Oral Presentation 21st International Conference on Biological Inorganic Chemistry 2025

Investigating Electron Conductivity Regimes within Cytochrome Polymers from First-Principles Modeling (122075)

Sahar Sharifzadeh 1
  1. Boston University, Boston, MA, United States

In natural systems, proteins act as an electron transfer medium, facilitating long-range electronic and energy transport as part of diverse biological processes such as respiration and photosynthesis. Understanding the underlying mechanisms for conductivity is necessary for the utilization and design of these materials for synthetic bioelectronic devices. One key challenge is understanding, under biologically relevant conditions, how molecular composition, morphology, and supramolecular structure affect the electronic properties of these materials.

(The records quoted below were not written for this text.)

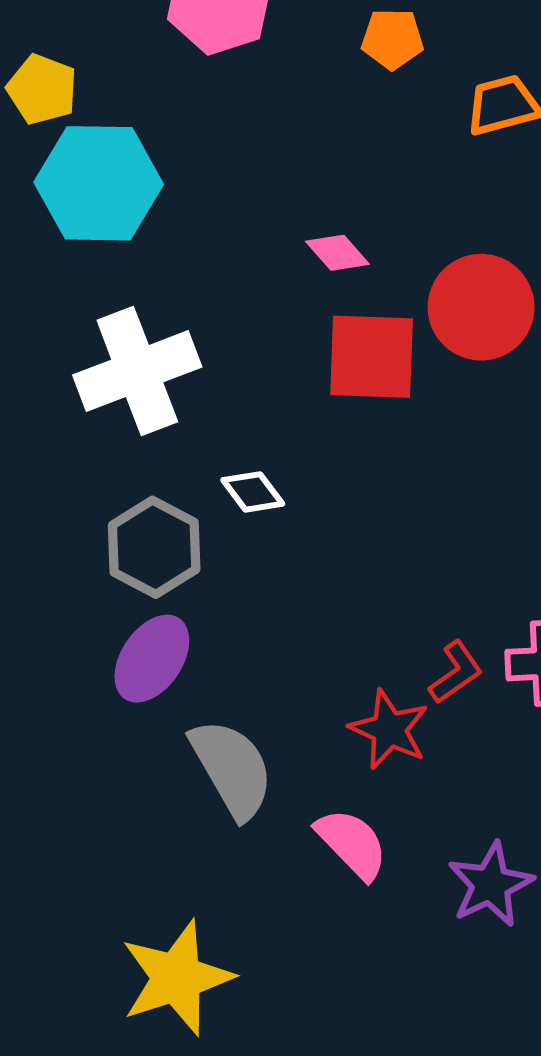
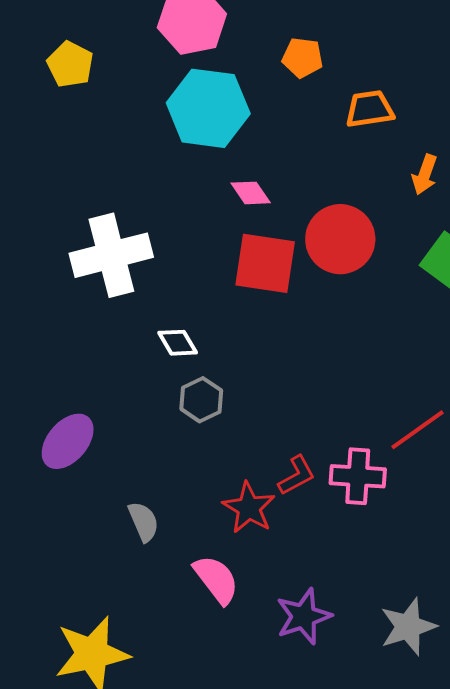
cyan hexagon: (99, 183) -> (208, 108), moved
gray hexagon: (154, 547) -> (201, 400), moved, size x0.7
purple ellipse: (152, 659) -> (68, 441), moved
gray semicircle: (232, 769) -> (144, 522), size x0.6

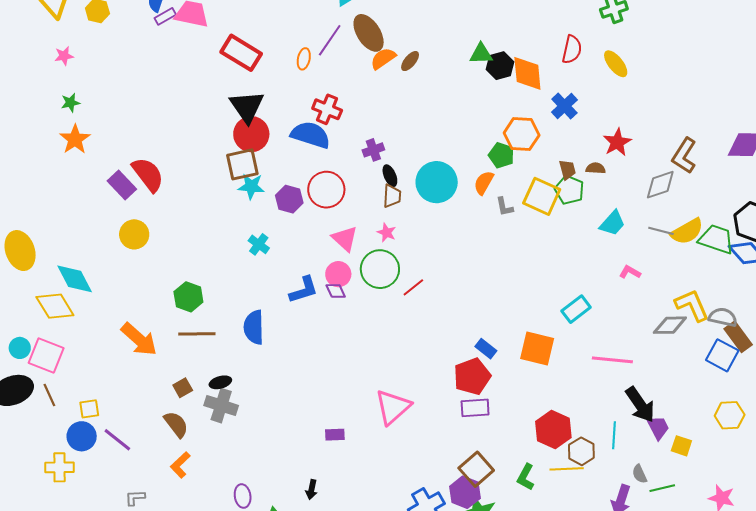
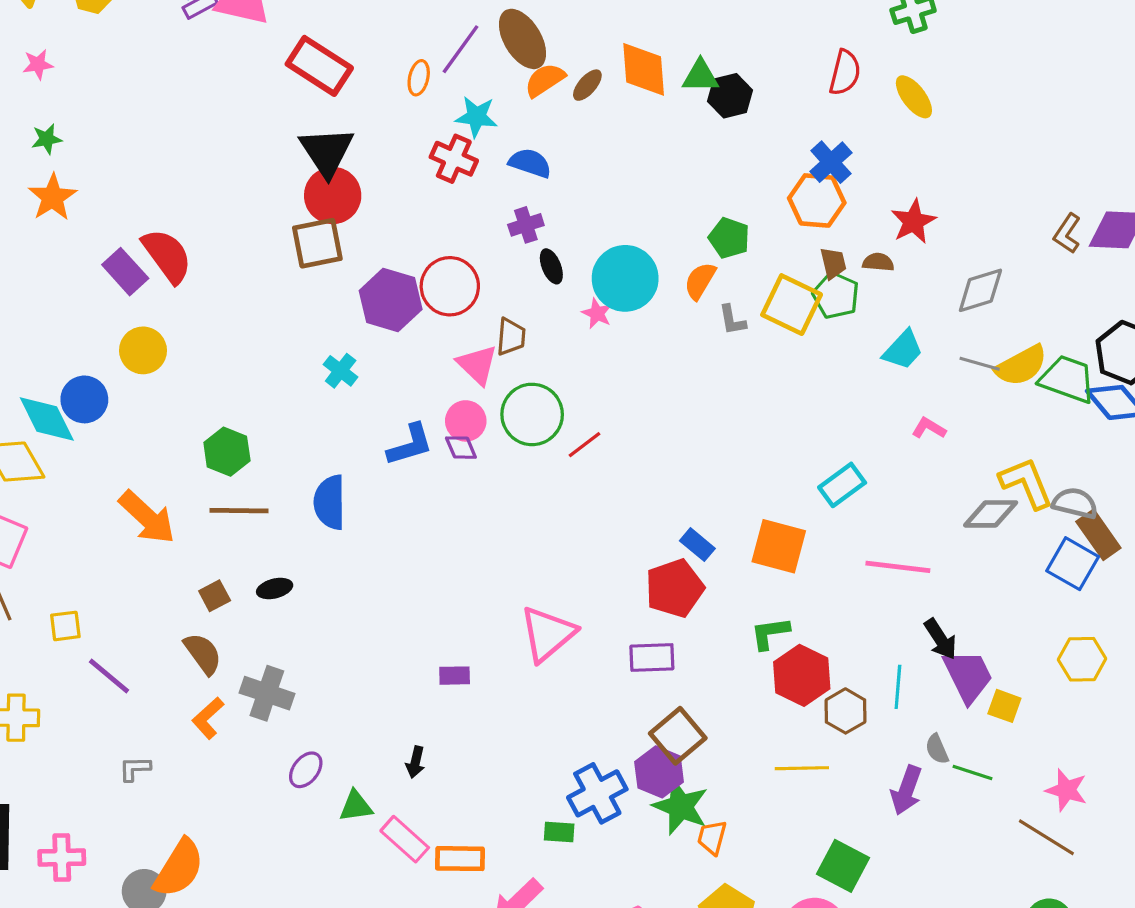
orange diamond: (527, 73) -> (644, 69), moved
orange hexagon: (522, 134) -> (817, 200), moved
blue semicircle: (311, 135) -> (530, 163), moved, size x0.7
brown L-shape: (684, 156) -> (1067, 233), moved, size x0.7
cyan star: (251, 186) -> (476, 117), moved
brown trapezoid: (392, 196) -> (511, 337), moved
purple hexagon: (289, 199) -> (391, 300), size x1.4
pink star: (386, 233) -> (597, 313), moved
black arrow: (640, 405) -> (940, 639), size x0.7
gray cross: (221, 406) -> (267, 693), moved
purple rectangle: (475, 408) -> (652, 657), moved
purple trapezoid: (658, 427) -> (968, 676), size x1.4
blue circle: (82, 436) -> (84, 399), moved
yellow line: (567, 469) -> (802, 768), moved
green L-shape: (526, 477) -> (770, 633), moved, turned 52
green line: (662, 488) -> (973, 773), turned 30
purple ellipse: (243, 496) -> (306, 770), turned 45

Here, we present theoretical studies of conductivity within the microbial cytochrome wires, metalloproteins which exhibit carrier conduction over microns. We introduce an approach to extract charge carrier site information directly from Kohn-Sham density functional theory (DFT), providing input to a quantum charge carrier model that includes both coherent charge transport and the impact of decoherence. We demonstrate that low-energy, high frequency, molecular fluctuations strongly impact electron carrier diffusion lengths by allowing the system to more easily overcome static site energy barriers, improving conductivity within certain parameter regimes. We then apply this model to three naturally occurring cytochrome polymers: OmcS, OmcE and OmcZ. The differences in conductivity regimes of all three systems will be discussed. Overall, these studies provide insights into molecular and electronic determinants of long-range electronic conductivity in microbial cytochrome wires and highlight design principles for bioinspired, heme-based conductive materials.